The wisteria has come and gone, the plum trees
have burned like candles in the cup of earth,
the almond has shed its pure blossoms
in a soft ring around the trunk. Iris,
rose, tulip, hillsides of poppy and lupin,
gorse, wild mustard, California is blazing
in the foolish winds of April. I have been
reading Keats—the poems, the letters, the life—
for the first time in my 59th year, and I
have been watching television after dinner
as though it could bring me some obscure,
distant sign of hope. This morning I rose
late to the soft light off the eucalyptus
and the overbearing odor of orange blossoms.

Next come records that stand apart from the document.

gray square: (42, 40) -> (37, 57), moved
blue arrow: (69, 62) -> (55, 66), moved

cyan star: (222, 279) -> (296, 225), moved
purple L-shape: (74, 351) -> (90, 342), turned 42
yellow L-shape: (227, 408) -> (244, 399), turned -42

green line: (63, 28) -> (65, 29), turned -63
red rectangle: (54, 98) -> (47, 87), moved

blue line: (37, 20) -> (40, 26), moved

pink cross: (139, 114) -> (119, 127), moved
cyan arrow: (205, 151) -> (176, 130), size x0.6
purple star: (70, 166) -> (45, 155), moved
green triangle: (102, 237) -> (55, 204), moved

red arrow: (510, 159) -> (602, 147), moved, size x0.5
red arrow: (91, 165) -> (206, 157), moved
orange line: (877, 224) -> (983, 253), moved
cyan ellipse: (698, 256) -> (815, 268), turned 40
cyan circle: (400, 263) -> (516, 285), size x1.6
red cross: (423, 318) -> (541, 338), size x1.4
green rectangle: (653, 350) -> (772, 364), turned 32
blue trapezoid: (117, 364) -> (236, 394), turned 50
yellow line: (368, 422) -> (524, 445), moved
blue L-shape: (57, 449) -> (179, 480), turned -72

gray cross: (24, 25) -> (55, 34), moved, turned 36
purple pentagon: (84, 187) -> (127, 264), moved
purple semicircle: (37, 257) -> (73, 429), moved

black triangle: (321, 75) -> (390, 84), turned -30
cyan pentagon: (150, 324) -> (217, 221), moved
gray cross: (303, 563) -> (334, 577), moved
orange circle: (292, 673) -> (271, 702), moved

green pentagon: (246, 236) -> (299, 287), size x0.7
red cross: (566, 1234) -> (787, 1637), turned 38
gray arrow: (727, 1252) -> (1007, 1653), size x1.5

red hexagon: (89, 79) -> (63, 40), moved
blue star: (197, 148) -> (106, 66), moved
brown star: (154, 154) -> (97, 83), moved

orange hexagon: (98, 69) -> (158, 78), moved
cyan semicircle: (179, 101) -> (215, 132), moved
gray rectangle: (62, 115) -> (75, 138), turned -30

The trees will give another year. They are giving.
The few, petty clouds will blow away
before noon, and we will have sunshine
without fault, china blue skies, and the bees
gathering to splatter their little honey dots
on my windshield. If I drive to the foothills
I can see fields of wildflowers on fire until
I have to look away from so much life.
I could ask myself, Have I made a Soul
today, have I sucked at the teat of the Heart
flooded with the experience of a world like ours?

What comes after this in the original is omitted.